Frankfurt
Frankfurt del Meno, llamada así para distinguirla
de Frankfurt del Oder, se ha convertido en el centro
financiero y geográfico de Frankfurt occidental.
Una gran parte de la riqueza del país proviene
de sus habitantes, y cerca del 10 por ciento de
los impuestos de la ciudad se destina a la cultura.
Es una de las urbes alemanas con más museos.
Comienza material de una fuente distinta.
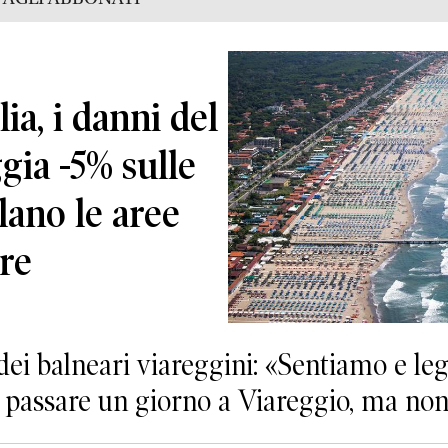
ia, i danni del
ggia -5% sulle
ano le aree
re
 dei balneari viareggini: «Sentiamo e l
 passare un giorno a Viareggio, ma non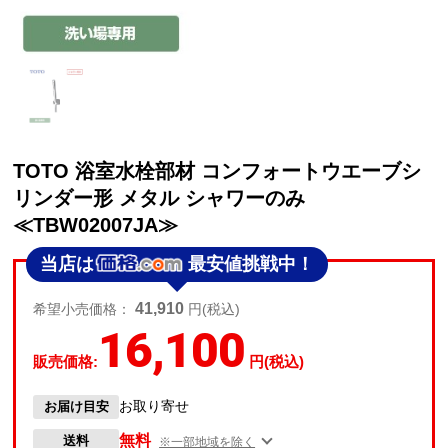
TOTO 浴室水栓部材 コンフォートウエーブシ
リンダー形 メタル シャワーのみ
≪TBW02007JA≫
当店は
最安値挑戦中！
41,910
希望小売価格：
円(税込)
16,100
販売価格:
円(税込)
お取り寄せ
お届け目安
無料
送料
※一部地域を除く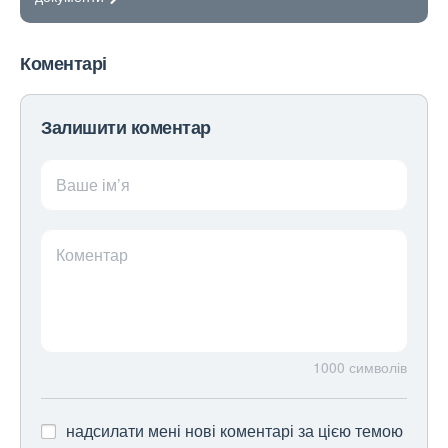
Коментарі
Залишити коментар
Ваше ім’я
Коментар
1000
символів
надсилати мені нові коментарі за цією темою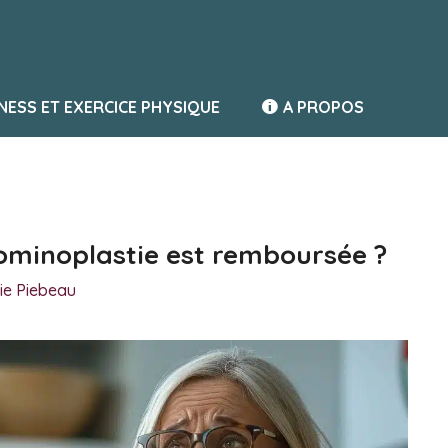
TNESS ET EXERCICE PHYSIQUE
A PROPOS
ominoplastie est remboursée ?
ie Piebeau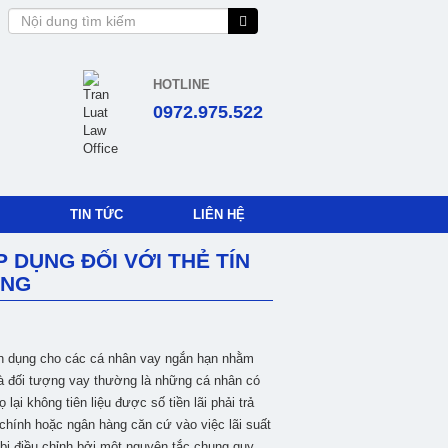
HOTLINE
0972.975.522
TIN TỨC
LIÊN HỆ
P DỤNG ĐỐI VỚI THẺ TÍN
ỤNG
tín dụng cho các cá nhân vay ngắn hạn nhằm
Và đối tượng vay thường là những cá nhân có
ại không tiên liệu được số tiền lãi phải trả
 chính hoặc ngân hàng căn cứ vào việc lãi suất
bị điều chỉnh bởi một nguyên tắc chung quy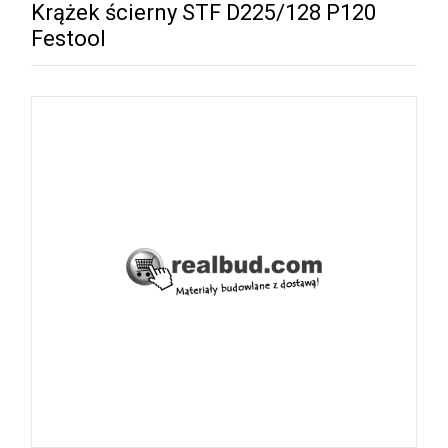
Krążek ścierny STF D225/128 P120
Festool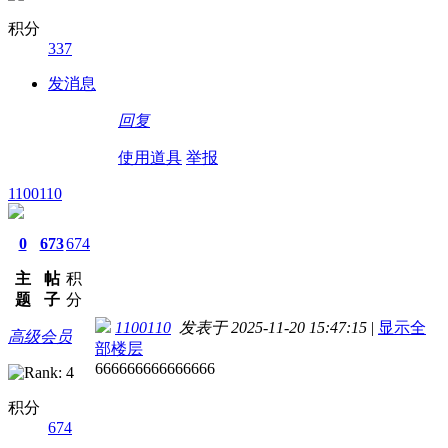
积分
337
发消息
回复
使用道具
举报
1100110
0
673
674
主
帖
积
题
子
分
1100110
发表于 2025-11-20 15:47:15
|
显示全
高级会员
部楼层
666666666666666
积分
674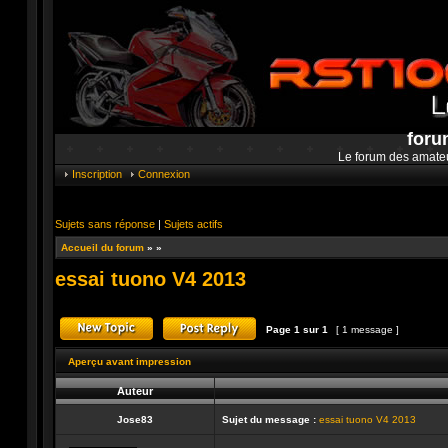
foru
Le forum des amate
Inscription
Connexion
Sujets sans réponse
|
Sujets actifs
Accueil du forum
»
»
essai tuono V4 2013
Page
1
sur
1
[ 1 message ]
Publier un nouveau sujet
Répondre au sujet
Aperçu avant impression
Auteur
Jose83
Sujet du message :
essai tuono V4 2013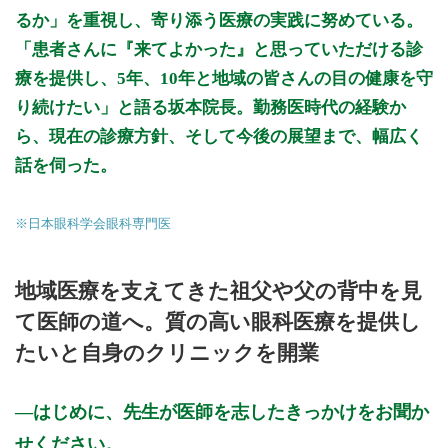
るか」を重視し、寄り添う医療の実践に努めている。
「患者さんに『来てよかった』と思っていただける診
療を提供し、5年、10年と地域の皆さんの目の健康を守
り続けたい」と語る坂本院長。勤務医時代の経験か
ら、現在の診療方針、そして今後の展望まで、幅広く
話を伺った。
※日本眼科学会眼科専門医
地域医療を支えてきた祖父や父の背中を見
て医師の道へ。質の高い眼科医療を提供し
たいと自身のクリニックを開業
はじめに、先生が医師を志したきっかけをお聞か
せください。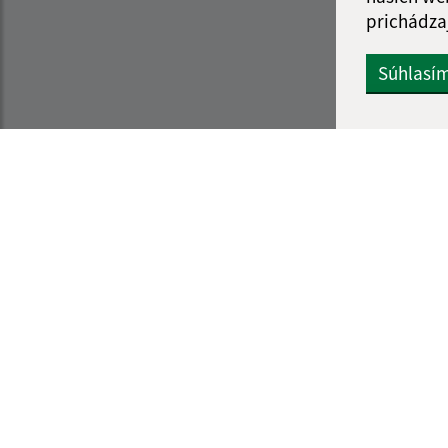
prichádza
Súhlasí
Informácie o stránke:
Navigácia:
Vyhlásenie o prístupnosti
Vytlačiť aktuálnu strá
Autorské práva
Mapa stránok
Ochrana osobných údajov
Cookies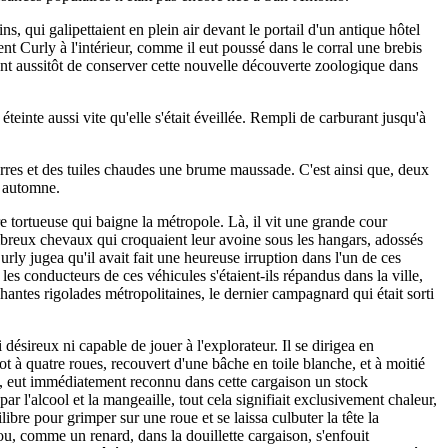
 qui galipettaient en plein air devant le portail d'un antique hôtel
t Curly à l'intérieur, comme il eut poussé dans le corral une brebis
èrent aussitôt de conserver cette nouvelle découverte zoologique dans
éteinte aussi vite qu'elle s'était éveillée. Rempli de carburant jusqu'à
ierres et des tuiles chaudes une brume maussade. C'est ainsi que, deux
le automne.
ière tortueuse qui baigne la métropole. Là, il vit une grande cour
ombreux chevaux qui croquaient leur avoine sous les hangars, adossés
rly jugea qu'il avait fait une heureuse irruption dans l'un de ces
les conducteurs de ces véhicules s'étaient-ils répandus dans la ville,
chantes rigolades métropolitaines, le dernier campagnard qui était sorti
désireux ni capable de jouer à l'explorateur. Il se dirigea en
iot à quatre roues, recouvert d'une bâche en toile blanche, et à moitié
eun, eut immédiatement reconnu dans cette cargaison un stock
 l'alcool et la mangeaille, tout cela signifiait exclusivement chaleur,
libre pour grimper sur une roue et se laissa culbuter la tête la
trou, comme un renard, dans la douillette cargaison, s'enfouit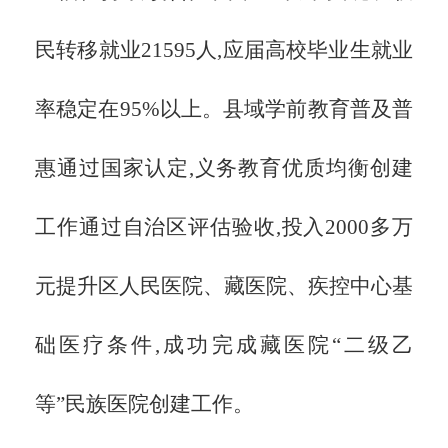
民转移就业21595人,应届高校毕业生就业
率稳定在95%以上。县域学前教育普及普
惠通过国家认定,义务教育优质均衡创建
工作通过自治区评估验收,投入2000多万
元提升区人民医院、藏医院、疾控中心基
础医疗条件,成功完成藏医院“二级乙
等”民族医院创建工作。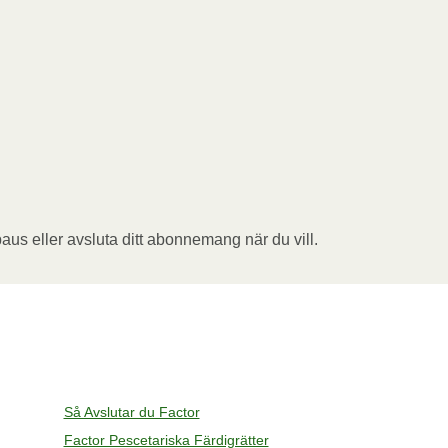
aus eller avsluta ditt abonnemang när du vill.
Så Avslutar du Factor
Factor Pescetariska Färdigrätter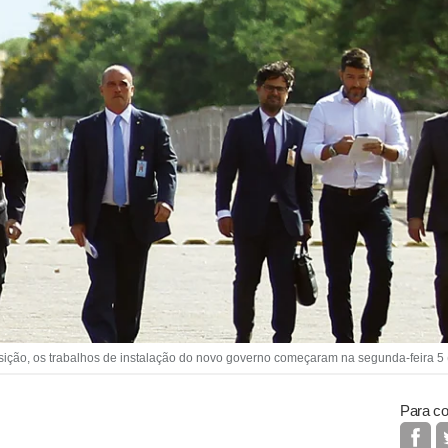
ansição, os trabalhos de instalação do novo governo começaram na segunda-feira 5 
Para co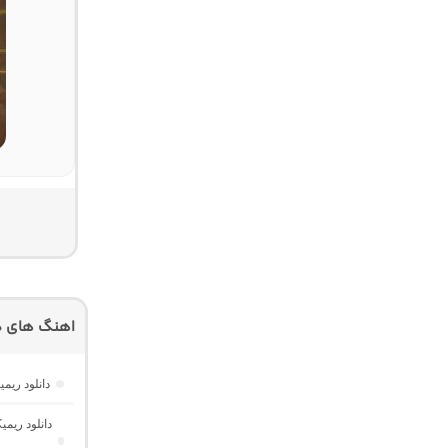
اهنگ های دی
دانلود ریم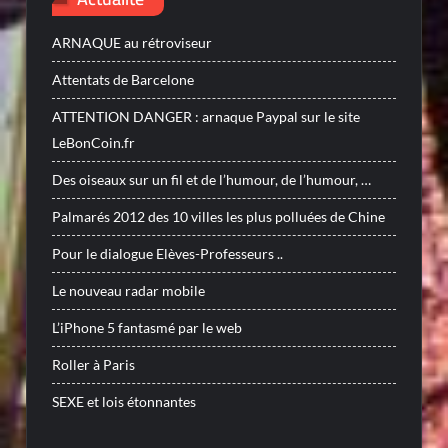
ARNAQUE au rétroviseur
Attentats de Barcelone
ATTENTION DANGER : arnaque Paypal sur le site
LeBonCoin.fr
Des oiseaux sur un fil et de l’humour, de l’humour, …
Palmarés 2012 des 10 villes les plus polluées de Chine
Pour le dialogue Elèves-Professeurs ..
Le nouveau radar mobile
L’iPhone 5 fantasmé par le web
Roller à Paris
SEXE et lois étonnantes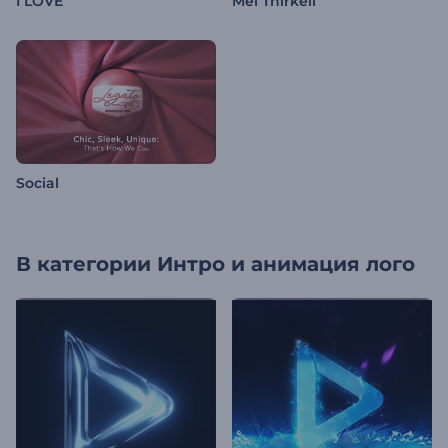
I LOVE
Mel Thirkell
Social
В категории
Интро и анимация лого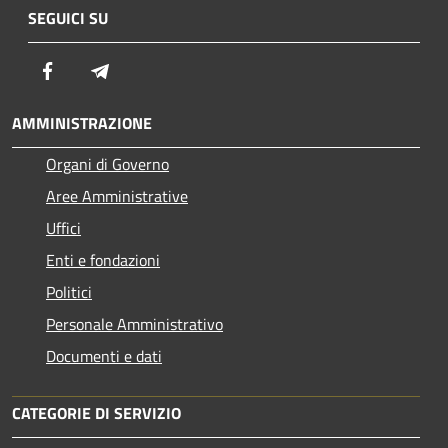
SEGUICI SU
Facebook
Telegram
AMMINISTRAZIONE
Organi di Governo
Aree Amministrative
Uffici
Enti e fondazioni
Politici
Personale Amministrativo
Documenti e dati
CATEGORIE DI SERVIZIO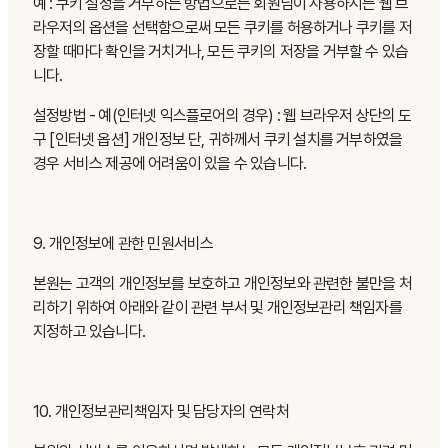
예 : 쿠키 설정을 거부하는 방법으로는 회원님이 사용하시는 웹 브
라우저의 옵션을 선택함으로써 모든 쿠키를 허용하거나 쿠키를 저
장할 때마다 확인을 거치거나, 모든 쿠키의 저장을 거부할 수 있습
니다.
설정방법 - 예(인터넷 익스플로어의 경우) : 웹 브라우저 상단의 도
구 [인터넷 옵션] 개인정보 단, 귀하께서 쿠키 설치를 거부하였을
경우 서비스 제공에 어려움이 있을 수 있습니다.
9. 개인정보에 관한 민원서비스
본원는 고객의 개인정보를 보호하고 개인정보와 관련한 불만을 처
리하기 위하여 아래와 같이 관련 부서 및 개인정보관리 책임자를
지정하고 있습니다.
10. 개인정보관리책임자 및 담당자의 연락처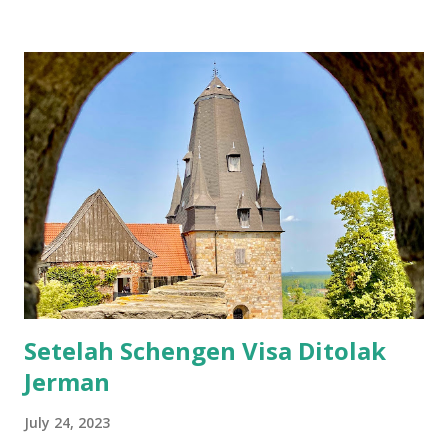
Setelah itu jangan lupa untuk beli asuransi. Karena agak
kepikiran, gw putuskan untuk beli asuransi dari perusahan
yang ada di sana. Asuransi yang gw beli dari sini . Tadinya
setelah beli kok nggak ada info apapun, bahkan bukti bayar
pun nggak ada. Tapi petugasnya cukup tangkas setelah gw
email, gw langsung dapat asuransinya. Nomer asuransi
diperlukan untuk mengisi formulir, jadi harus beli asuransi
sebelum apply visa. Nah, bagi gw, ini formulir baru kali ini
dapat pertanyaan yang unik-unik semacam apakah pernah
pelatihan militer, wajib militer, pernah pegang / punya
senjata, bahkan sampai ...
Setelah Schengen Visa Ditolak
Jerman
July 24, 2023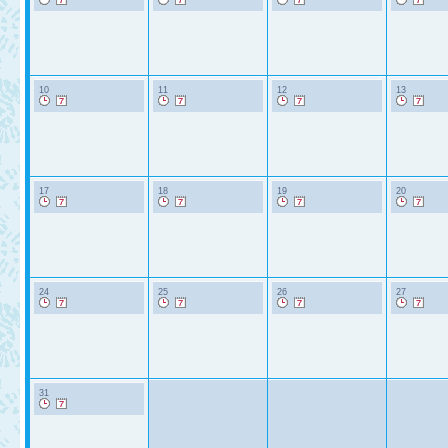
10
11
12
13
17
18
19
20
24
25
26
27
31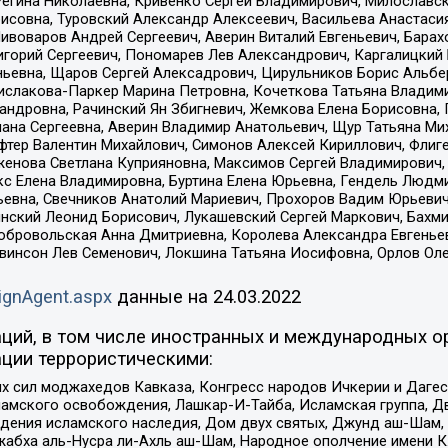
Регина Николаевна, Кривенко Сергей Владимирович, Милославс
совна, Туровский Александр Алексеевич, Васильева Анастасия
Пивоваров Андрей Сергеевич, Аверин Виталий Евгеньевич, Бара
горий Сергеевич, Пономарев Лев Александрович, Каргалицкий 
ньевна, Щаров Сергей Алексадрович, Цирульников Борис Альбер
ислакова-Паркер Марина Петровна, Кочеткова Татьяна Владими
сандровна, Рачинский Ян Збигневич, Жемкова Елена Борисовна,
лана Сергеевна, Аверин Владимир Анатольевич, Щур Татьяна М
фтер Валентин Михайлович, Симонов Алексей Кириллович, Флиг
женова Светлана Куприяновна, Максимов Сергей Владимирович, 
кс Елена Владимировна, Буртина Елена Юрьевна, Гендель Людм
евна, Свечников Анатолий Мариевич, Прохоров Вадим Юрьевич
инский Леонид Борисович, Лукашевский Сергей Маркович, Бахм
Добровольская Анна Дмитриевна, Королева Александра Евгенье
евинсон Лев Семенович, Локшина Татьяна Иосифовна, Орлов Ол
ignAgent.aspx
данные на
24.03.2022
ций, в том числе иностранных и международных ор
ции террористическими:
ил моджахедов Кавказа, Конгресс народов Ичкерии и Дагеста
ламского освобождения, Лашкар-И-Тайба, Исламская группа, Дв
ения исламского наследия, Дом двух святых, Джунд аш-Шам, 
жабха аль-Нусра ли-Ахль аш-Шам, Народное ополчение имени К.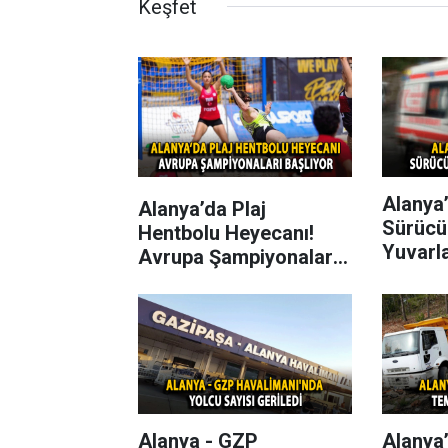
Keşfet
Alanya’
Alanya’da Plaj
Sürücü
Hentbolu Heyecanı!
Yuvarl
Avrupa Şampiyonaları
Başlıyor
Alanya - GZP
Alanya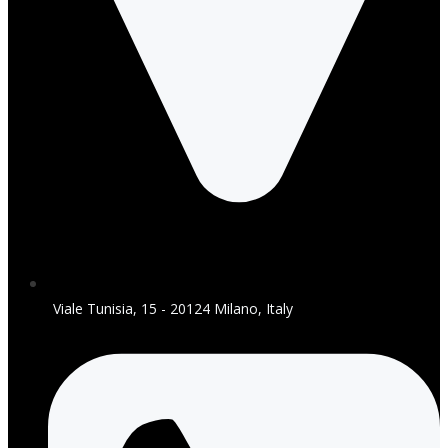
Viale Tunisia, 15 - 20124 Milano, Italy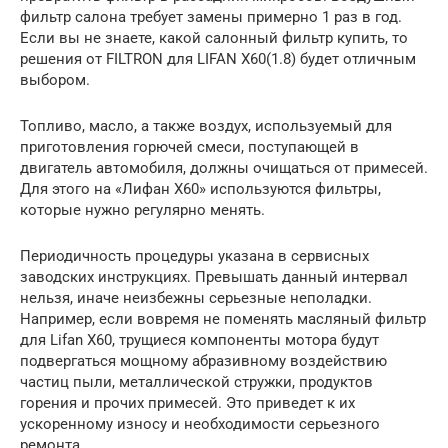
фильтр салона требует замены примерно 1 раз в год.
Если вы не знаете, какой салонный фильтр купить, то
решения от FILTRON для LIFAN X60(1.8) будет отличным
выбором.
Топливо, масло, а также воздух, используемый для
приготовления горючей смеси, поступающей в
двигатель автомобиля, должны очищаться от примесей.
Для этого на «Лифан Х60» используются фильтры,
которые нужно регулярно менять.
Периодичность процедуры указана в сервисных
заводских инструкциях. Превышать данный интервал
нельзя, иначе неизбежны серьезные неполадки.
Например, если вовремя не поменять масляный фильтр
для Lifan X60, трущиеся компоненты мотора будут
подвергаться мощному абразивному воздействию
частиц пыли, металлической стружки, продуктов
горения и прочих примесей. Это приведет к их
ускоренному износу и необходимости серьезного
ремонта.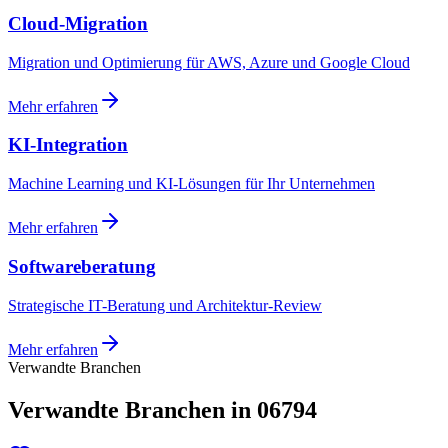
Cloud-Migration
Migration und Optimierung für AWS, Azure und Google Cloud
Mehr erfahren
KI-Integration
Machine Learning und KI-Lösungen für Ihr Unternehmen
Mehr erfahren
Softwareberatung
Strategische IT-Beratung und Architektur-Review
Mehr erfahren
Verwandte Branchen
Verwandte Branchen in 06794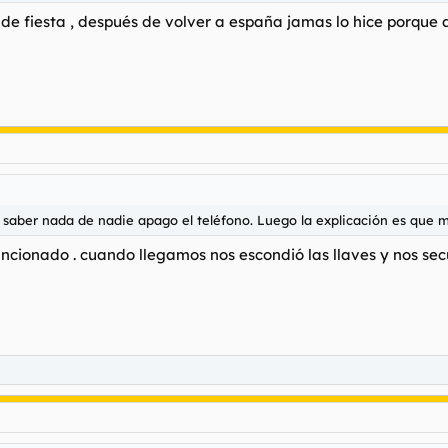
de fiesta , después de volver a españa jamas lo hice porque 
saber nada de nadie apago el teléfono. Luego la explicación es que m
ncionado . cuando llegamos nos escondió las llaves y nos se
El Museo Städel alberga una magnífica
colección de obras que abarcan desde el Renacimiento
hasta el siglo XX; entre los grandes maestros que
forman parte de sus fondos destacan Durero, Rembrandt,
Vermeer, Monet, Van Gogh, Cézanne, Picasso,
Matisse, Bacon, Baselitz y Serra. El Museo de Arte
Moderno ofrece una interesante selección
de obras que forman parte del Pop Art, con trabajos
de Lichtenstein, Warhol y Wesselmann, entre otros,
piezas de arte contemporáneo -pertenecientes
a creadores veteranos y noveles-, así como
creaciones de artistas que han seguido con un proyecto
durante muchos años, como Gerhard Richter,
Bernd y Hilla Becher y On Kawara.
El panorama musical
de Francfort es muy animado, y el jazz destaca por
su gran calidad. Su bebida local, denominada Ebbelweï,
es una especie de sidra extremadamente fuerte, muy
conocida en todo el mundo. Por esta metrópoli
pasan unos 1.500 trenes al día, lo que posibilita
la comunicación con cualquier punto del país.
A una hora al norte de la ciudad se alza la encantadora
ciudad de Marburgo, una animada población
universitaria donde se han habilitado diversas cafeterías
que siguen las tendencias actuales. También
hay una gran afición a los pubs ubicados
en las admirables calles empedradas.